Material provided
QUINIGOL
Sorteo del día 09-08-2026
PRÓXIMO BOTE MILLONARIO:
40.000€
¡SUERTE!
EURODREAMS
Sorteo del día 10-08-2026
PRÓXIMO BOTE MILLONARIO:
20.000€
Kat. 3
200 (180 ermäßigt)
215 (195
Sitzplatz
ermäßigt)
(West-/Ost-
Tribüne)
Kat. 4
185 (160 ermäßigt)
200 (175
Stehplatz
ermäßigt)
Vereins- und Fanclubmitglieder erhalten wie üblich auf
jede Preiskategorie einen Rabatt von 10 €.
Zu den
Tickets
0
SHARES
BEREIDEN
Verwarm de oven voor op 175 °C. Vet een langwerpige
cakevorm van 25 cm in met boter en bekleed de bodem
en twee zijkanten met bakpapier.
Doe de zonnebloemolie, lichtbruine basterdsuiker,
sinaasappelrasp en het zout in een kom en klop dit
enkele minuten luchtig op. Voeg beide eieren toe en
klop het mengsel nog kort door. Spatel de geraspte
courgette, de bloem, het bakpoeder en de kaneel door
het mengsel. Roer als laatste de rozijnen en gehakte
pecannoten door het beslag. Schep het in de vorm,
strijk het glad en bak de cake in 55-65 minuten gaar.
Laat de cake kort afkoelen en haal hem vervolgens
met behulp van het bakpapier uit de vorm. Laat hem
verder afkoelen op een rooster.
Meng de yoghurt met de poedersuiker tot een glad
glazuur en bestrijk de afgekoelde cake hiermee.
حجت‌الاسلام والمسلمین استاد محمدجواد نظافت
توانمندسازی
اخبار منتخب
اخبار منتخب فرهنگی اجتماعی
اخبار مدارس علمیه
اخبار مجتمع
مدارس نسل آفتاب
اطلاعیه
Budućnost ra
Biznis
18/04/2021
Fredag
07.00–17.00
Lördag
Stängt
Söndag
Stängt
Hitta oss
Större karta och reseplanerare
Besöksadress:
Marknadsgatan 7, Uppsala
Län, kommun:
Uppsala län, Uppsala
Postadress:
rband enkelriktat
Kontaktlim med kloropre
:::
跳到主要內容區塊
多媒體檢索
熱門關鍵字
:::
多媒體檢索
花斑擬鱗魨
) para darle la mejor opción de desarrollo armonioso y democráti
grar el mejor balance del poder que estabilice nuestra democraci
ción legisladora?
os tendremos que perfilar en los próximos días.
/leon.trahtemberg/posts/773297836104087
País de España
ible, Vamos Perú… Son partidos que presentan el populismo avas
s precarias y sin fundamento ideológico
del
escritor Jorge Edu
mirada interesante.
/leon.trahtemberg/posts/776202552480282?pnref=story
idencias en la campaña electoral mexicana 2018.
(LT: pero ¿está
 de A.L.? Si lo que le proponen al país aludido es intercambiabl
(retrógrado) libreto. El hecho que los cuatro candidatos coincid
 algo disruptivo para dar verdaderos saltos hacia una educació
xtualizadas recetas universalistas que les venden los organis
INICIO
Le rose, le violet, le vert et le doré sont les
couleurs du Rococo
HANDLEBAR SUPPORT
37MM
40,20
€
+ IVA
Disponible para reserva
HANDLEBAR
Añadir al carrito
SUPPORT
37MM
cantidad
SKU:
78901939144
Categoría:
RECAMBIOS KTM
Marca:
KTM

The task
Extract, from the material above, each line holding the word "Sorteo".

Your solution
Sorteo del día 09-08-2026
Sorteo del día 10-08-2026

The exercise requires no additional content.